The thing is, without understanding the function that transforms hazard into risk, the most important takeaway from this paradigm is that, for risk to occur, there needs to be exposure.
This should be fairly self-evident. But it doesn’t address the question of what hazard and exposure mean in the context of a transformative technology like AI.
Here, “hazard” could be as obvious as disrupting financial services, or as subtle as influencing human behavior. Likewise “exposure” could be as straight forward as an AI having access to and the agency to manipulate critical systems, or as intangible as hints of ideas encountered over hours of social media use.
The lack of even the beginnings of a framework to identify what might constitute risk, hazard, exposure, and the transforming function, in the relationship “risk = Fn(hazard, exposure)” makes this a challenging paradigm to apply to AI.
And yet, despite this, there may well be mileage in using the hazard-exposure paradigm in the context of AI to reveal new ways of thinking about and understanding risk. But even if there is, I suspect that this will need to be part of broader transdisciplinary efforts to rethink and reformulate what we mean by risk in the face of a technology that defies conventional thinking.

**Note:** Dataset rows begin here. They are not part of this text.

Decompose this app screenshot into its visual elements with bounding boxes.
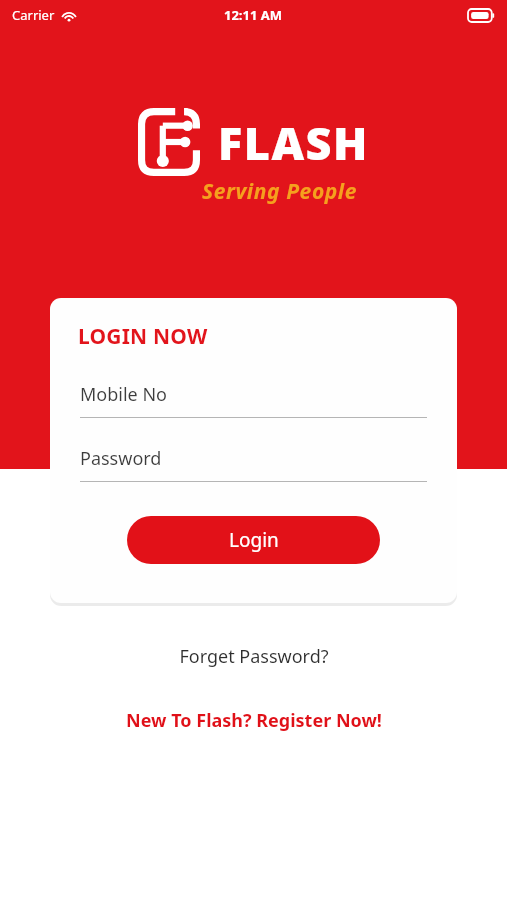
button[interactable]: Mobile No [80, 382, 427, 417]
staticText: Login [229, 527, 279, 553]
button[interactable]: Login [127, 516, 380, 564]
staticText: Serving People [202, 177, 358, 206]
other: Flash logo [138, 108, 200, 176]
button[interactable]: New To Flash? Register Now! [116, 704, 392, 737]
staticText: Forget Password? [179, 644, 329, 669]
button[interactable]: Password [80, 446, 427, 481]
other: Battery full [468, 9, 495, 22]
other: Wi-Fi signal [61, 9, 77, 22]
staticText: LOGIN NOW [78, 322, 208, 351]
staticText: FLASH [218, 112, 370, 173]
staticText: Carrier [12, 6, 55, 24]
button[interactable]: Forget Password? [169, 640, 339, 673]
staticText: 12:11 AM [224, 6, 283, 24]
staticText: New To Flash? Register Now! [126, 708, 382, 733]
staticText: Password [80, 446, 162, 471]
staticText: Mobile No [80, 382, 167, 407]
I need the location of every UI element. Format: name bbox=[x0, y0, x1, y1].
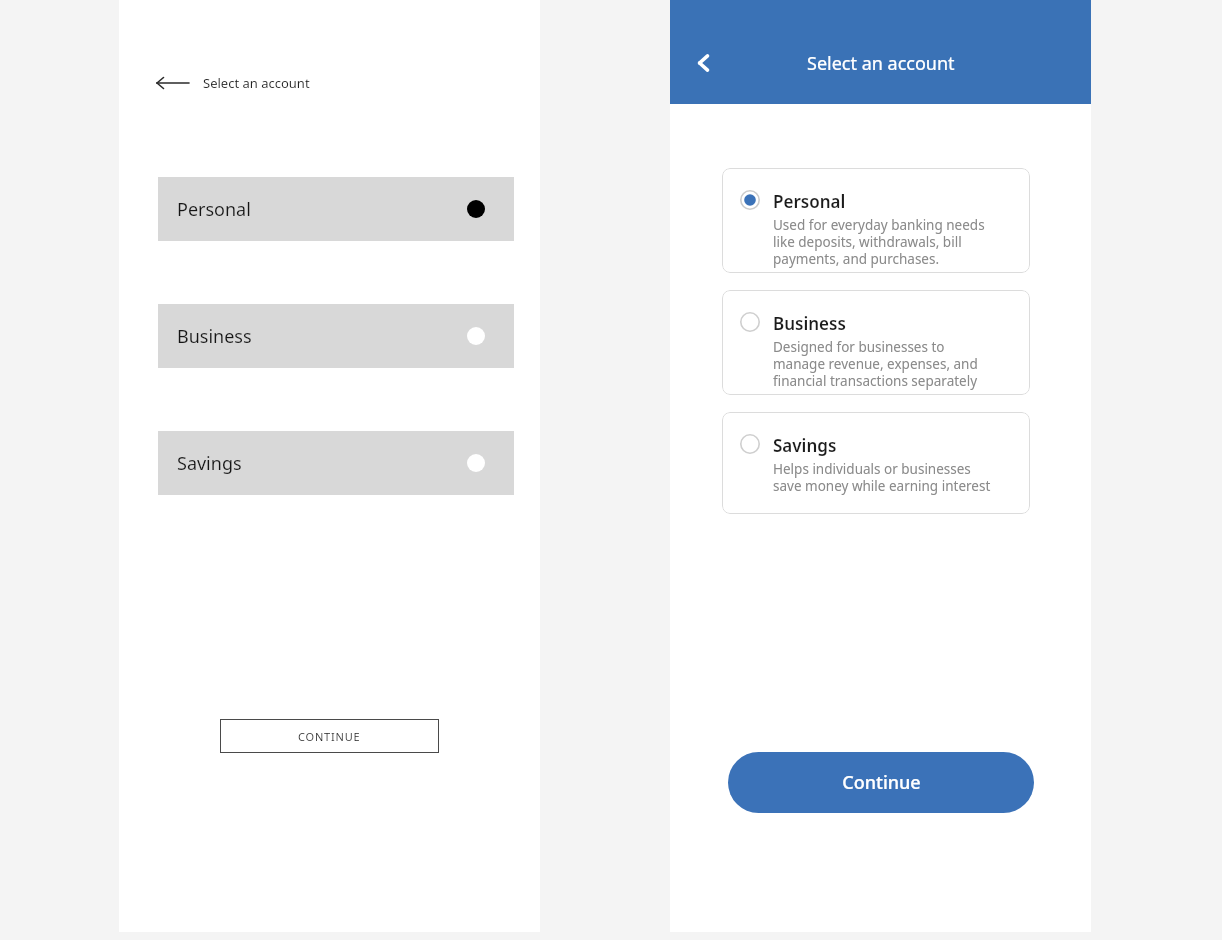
button[interactable]: Continue bbox=[728, 752, 1034, 813]
button[interactable]: Back bbox=[149, 68, 318, 98]
staticText: Business bbox=[177, 324, 252, 349]
staticText: Savings bbox=[177, 451, 242, 476]
other: Back bbox=[157, 75, 189, 91]
button[interactable]: Personal bbox=[722, 168, 1030, 273]
button[interactable]: Savings bbox=[722, 412, 1030, 514]
staticText: Select an account bbox=[203, 74, 310, 92]
button[interactable]: Savings bbox=[158, 431, 514, 495]
staticText: CONTINUE bbox=[298, 729, 361, 744]
button[interactable]: Business bbox=[158, 304, 514, 368]
staticText: Savings bbox=[773, 434, 837, 457]
button[interactable]: CONTINUE bbox=[220, 719, 439, 753]
staticText: Helps individuals or businesses save mon… bbox=[773, 460, 991, 495]
staticText: Personal bbox=[773, 190, 846, 213]
staticText: Business bbox=[773, 312, 846, 335]
button[interactable]: Back bbox=[684, 43, 724, 83]
staticText: Personal bbox=[177, 197, 251, 222]
button[interactable]: Personal bbox=[158, 177, 514, 241]
staticText: Select an account bbox=[807, 51, 955, 76]
staticText: Designed for businesses to manage revenu… bbox=[773, 338, 978, 390]
staticText: Used for everyday banking needs like dep… bbox=[773, 216, 985, 268]
staticText: Continue bbox=[842, 770, 921, 795]
button[interactable]: Business bbox=[722, 290, 1030, 395]
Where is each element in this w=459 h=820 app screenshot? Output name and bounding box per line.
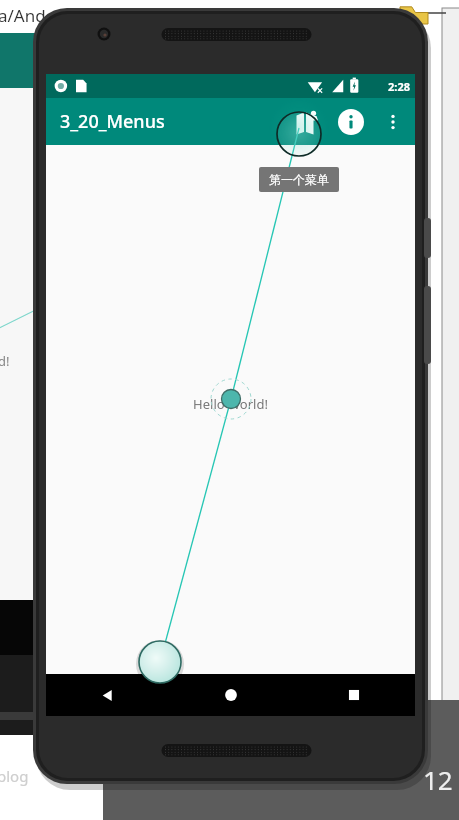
button[interactable]: 第一个菜单 Map [285, 100, 329, 144]
staticText: 第一个菜单 [269, 172, 329, 187]
staticText: d! [0, 352, 10, 370]
button[interactable]: Back [46, 674, 169, 716]
button[interactable]: Recent apps [292, 674, 415, 716]
button[interactable]: Home [169, 674, 292, 716]
staticText: a/And [0, 4, 46, 27]
staticText: blog [0, 766, 29, 786]
staticText: 2:28 [388, 79, 410, 94]
button[interactable]: More options [373, 102, 413, 142]
staticText: Hello World! [193, 395, 268, 413]
button[interactable]: 第一个菜单 [259, 167, 339, 192]
staticText: 3_20_Menus [60, 109, 165, 134]
button[interactable]: Info [329, 100, 373, 144]
staticText: 12 [423, 762, 453, 797]
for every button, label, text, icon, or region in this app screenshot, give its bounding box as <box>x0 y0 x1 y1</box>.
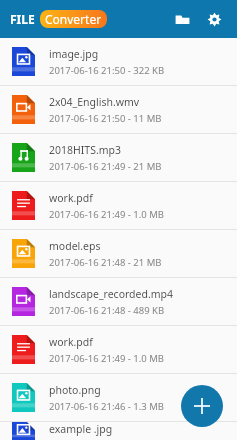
button[interactable]: Add file <box>181 385 223 427</box>
button[interactable]: example .jpg <box>0 422 237 440</box>
button[interactable]: work.pdf <box>0 182 237 230</box>
button[interactable]: model.eps <box>0 230 237 278</box>
button[interactable]: 2018HITS.mp3 <box>0 134 237 182</box>
button[interactable]: landscape_recorded.mp4 <box>0 278 237 326</box>
button[interactable]: Settings <box>201 6 227 32</box>
button[interactable]: image.jpg <box>0 38 237 86</box>
staticText: 2017-06-16 21:49 - 21 MB <box>49 160 162 173</box>
staticText: work.pdf <box>49 191 93 205</box>
staticText: 2017-06-16 21:49 - 1.0 MB <box>49 208 165 221</box>
staticText: FILE <box>10 11 35 27</box>
button[interactable]: 2x04_English.wmv <box>0 86 237 134</box>
button[interactable]: work.pdf <box>0 326 237 374</box>
staticText: photo.png <box>49 383 101 397</box>
staticText: 2018HITS.mp3 <box>49 143 122 157</box>
staticText: 2x04_English.wmv <box>49 95 140 109</box>
staticText: 2017-06-16 21:48 - 21 MB <box>49 256 162 269</box>
staticText: work.pdf <box>49 335 93 349</box>
staticText: 2017-06-16 21:49 - 1.0 MB <box>49 352 165 365</box>
staticText: 2017-06-16 21:50 - 11 MB <box>49 112 162 125</box>
staticText: image.jpg <box>49 47 99 61</box>
button[interactable]: photo.png <box>0 374 237 422</box>
staticText: 2017-06-16 21:50 - 322 KB <box>49 64 165 77</box>
staticText: Converter <box>45 11 102 27</box>
staticText: 2017-06-16 21:48 - 489 KB <box>49 304 165 317</box>
button[interactable]: Browse folders <box>169 6 195 32</box>
staticText: 2017-06-16 21:46 - 1.3 MB <box>49 400 165 413</box>
staticText: model.eps <box>49 239 101 253</box>
staticText: example .jpg <box>49 422 113 436</box>
staticText: landscape_recorded.mp4 <box>49 287 174 301</box>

Donald Rumsfeld famously spoke about "Unknown Unknowns" several years ago and recently I've read about the theory that separates risk from uncertainty, which reserves the word risk for conditions with known probability. Whatever you call it, AI clearly falls into the less knowable category.
Andrew, your piece here is especially relevant given the recent implosion of the board at OpenAI and all of the turmoil around Sam Altman and the direction (and speed) at which they are improving their products. If AI risk, as you point out, is difficult to assess, then it just got harder. It seems the “business” side of OpenAI won out over the “non-profit” (effective altruism)side. But perhaps this may have also elevated the awareness of the approach by companies like Anthropic who seem to have a more cautious and thoughtful “constitutional” framework for AI. There is no doubt that companies implementing AI solutions will likely hedge their bet (less risk) by considering multiple LLMs rather than hitching their AI horse to one wagon.